Work request: Lines from the one containing "23. JÚL 2026" through the last line of the data below are to be returned exactly; leave out the rest.

Entries supplied:
____
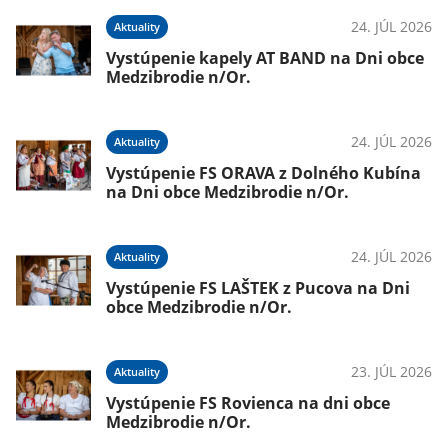
24. JÚL 2026
Aktuality
Vystúpenie kapely AT BAND na Dni obce
Medzibrodie n/Or.
24. JÚL 2026
Aktuality
Vystúpenie FS ORAVA z Dolného Kubína
na Dni obce Medzibrodie n/Or.
24. JÚL 2026
Aktuality
Vystúpenie FS LAŠTEK z Pucova na Dni
obce Medzibrodie n/Or.
23. JÚL 2026
Aktuality
Vystúpenie FS Rovienca na dni obce
Medzibrodie n/Or.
____
Response:
23. JÚL 2026
Aktuality
Vystúpenie FS Rovienca na dni obce
Medzibrodie n/Or.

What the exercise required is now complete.